L’animale, pertanto, dovrà essere sottoposto ad una serie completa di esami (sangue, urine, feci, radiografie, ecografie, tomografia assiale computerizzata, risonanza magnetica nucleare), allo scopo di escludere componenti che esulano dall’epilessia essenziale. Si consigliano i proprietari di filmare il proprio cane durante la/le crisi per valutarne l’intensità e misurare la durata temporale della crisi stessa e il tempo che intercorre tra una crisi e la successiva in modo da fornire al veterinario un valido supporto diagnostico.

Inoltre, si consiglia di NON mettere le mani in bocca al cane pensando che si soffochi “ingoiando la lingua” (non è assolutamente vero) od operare altre manualità che potrebbero rilevarsi dannose per il soggetto stesso. È fondamentale invece, mantenere la calma, attendendo la fine della crisi.

COME SI TIENE SOTTO CONTROLLO
Non esiste una vera e propria cura per l’epilessia primaria o idiopatica: l’animale che ne è affetto, pertanto, non potrà mai guarire completamente. Il problema, tuttavia, può essere tenuto sotto controllo per tutta la vita dell’animale mediante la somministrazione di farmaci anticonvulsivi che curano i sintomi, grazie ai quali cani e gatti possono essere nella maggior parte dei casi in grado di condurre un’esistenza praticamente normale, quasi del tutto equiparabile a quella dei loro simili sani.

Il trattamento dell’epilessia può essere messo in atto con medicinali di diverso genere: il fenobarbitale è il farmaco antiepilettico di prima scelta grazie alla sua elevata biodisponibilità che lo rende assorbibile entro 2 ore, con una concentrazione plasmatica massima entro 4-8 ore dalla somministrazione orale.

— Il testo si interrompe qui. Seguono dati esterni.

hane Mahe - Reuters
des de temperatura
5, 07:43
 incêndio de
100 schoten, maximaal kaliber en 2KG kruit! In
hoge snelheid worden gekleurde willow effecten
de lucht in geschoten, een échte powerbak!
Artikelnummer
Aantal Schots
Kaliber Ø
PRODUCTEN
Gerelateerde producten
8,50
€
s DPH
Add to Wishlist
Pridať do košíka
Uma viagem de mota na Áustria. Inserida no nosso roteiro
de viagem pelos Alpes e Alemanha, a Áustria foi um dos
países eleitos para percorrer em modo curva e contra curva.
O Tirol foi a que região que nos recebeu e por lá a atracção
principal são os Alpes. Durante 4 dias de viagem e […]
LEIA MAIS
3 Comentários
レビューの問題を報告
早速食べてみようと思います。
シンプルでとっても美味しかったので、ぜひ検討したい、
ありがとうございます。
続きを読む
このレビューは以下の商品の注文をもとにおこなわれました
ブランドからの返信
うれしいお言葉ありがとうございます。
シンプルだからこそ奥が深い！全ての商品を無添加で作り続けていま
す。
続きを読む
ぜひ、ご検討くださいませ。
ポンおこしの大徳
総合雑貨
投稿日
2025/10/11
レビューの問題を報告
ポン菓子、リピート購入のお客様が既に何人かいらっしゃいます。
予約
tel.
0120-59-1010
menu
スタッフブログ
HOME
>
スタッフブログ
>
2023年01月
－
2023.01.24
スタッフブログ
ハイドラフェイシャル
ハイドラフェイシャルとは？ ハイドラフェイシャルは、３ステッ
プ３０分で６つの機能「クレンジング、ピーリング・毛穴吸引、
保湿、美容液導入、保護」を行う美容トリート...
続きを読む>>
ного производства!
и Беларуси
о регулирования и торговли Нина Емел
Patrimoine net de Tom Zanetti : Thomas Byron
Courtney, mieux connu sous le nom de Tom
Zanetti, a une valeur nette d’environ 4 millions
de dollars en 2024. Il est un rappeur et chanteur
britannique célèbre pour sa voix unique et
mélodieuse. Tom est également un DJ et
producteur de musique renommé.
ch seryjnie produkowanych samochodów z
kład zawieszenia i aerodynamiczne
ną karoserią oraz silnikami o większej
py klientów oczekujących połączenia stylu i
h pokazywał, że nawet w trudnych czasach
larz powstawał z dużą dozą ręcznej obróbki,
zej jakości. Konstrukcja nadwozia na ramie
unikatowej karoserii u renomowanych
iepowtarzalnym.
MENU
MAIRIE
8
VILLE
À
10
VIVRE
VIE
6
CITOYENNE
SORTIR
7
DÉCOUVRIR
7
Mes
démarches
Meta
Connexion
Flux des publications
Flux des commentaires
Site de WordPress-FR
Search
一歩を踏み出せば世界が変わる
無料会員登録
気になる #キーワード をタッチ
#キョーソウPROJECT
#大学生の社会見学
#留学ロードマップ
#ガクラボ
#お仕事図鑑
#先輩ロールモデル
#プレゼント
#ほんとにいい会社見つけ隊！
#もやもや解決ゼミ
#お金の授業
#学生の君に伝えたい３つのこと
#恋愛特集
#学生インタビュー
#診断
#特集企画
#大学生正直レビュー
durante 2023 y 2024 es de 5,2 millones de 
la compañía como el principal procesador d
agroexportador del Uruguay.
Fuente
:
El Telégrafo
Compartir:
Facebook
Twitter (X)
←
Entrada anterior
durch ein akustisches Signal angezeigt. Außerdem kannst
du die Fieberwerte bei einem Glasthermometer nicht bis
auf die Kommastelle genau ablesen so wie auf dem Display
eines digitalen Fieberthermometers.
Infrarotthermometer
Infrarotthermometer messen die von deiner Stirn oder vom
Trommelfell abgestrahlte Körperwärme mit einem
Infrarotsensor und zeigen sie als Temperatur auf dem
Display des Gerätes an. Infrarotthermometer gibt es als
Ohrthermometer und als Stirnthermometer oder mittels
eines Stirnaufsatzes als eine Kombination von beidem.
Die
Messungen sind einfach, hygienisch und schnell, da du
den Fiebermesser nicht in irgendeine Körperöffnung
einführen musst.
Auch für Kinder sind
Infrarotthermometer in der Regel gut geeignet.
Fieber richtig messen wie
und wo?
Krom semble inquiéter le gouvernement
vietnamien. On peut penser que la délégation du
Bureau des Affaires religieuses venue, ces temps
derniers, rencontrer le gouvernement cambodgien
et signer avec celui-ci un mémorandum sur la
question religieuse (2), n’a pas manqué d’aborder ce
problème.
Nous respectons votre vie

Dopo prolungato trattamento però può determinare danni epatici per i quali si consiglia di effettuare test ematici sulla funzionalità dell’organo. In alcuni casi il protocollo terapeutico va ridotto nel dosaggio e affiancato da altri farmaci (bromuro di potassio, zonisamide, gabapentin e altri) per ridurre gli effetti collaterali a livelli più tollerati dall’organismo.

La scelta circa il principio attivo più adatto tocca al medico veterinario in funzione della singola situazione clinica ed ematologica del soggetto ai diversi farmaci. In ogni caso, siccome si tratta di farmaci piuttosto aggressivi che possono a lungo termine determinare qualche problema all’organismo animale, si cerca di mettere in terapia solamente i soggetti che manifestano crisi convulsive con intervalli inferiori ai tre mesi.
 
In caso di piccolo male, l’etosuccimide, principio attivo contenuto in alcune specialità farmacologiche, trova una significativa applicazione terapeutica, garantendo una buona risposta sintomatica a fronte di ridotti effetti collaterali rispetto ai farmaci di prima scelta.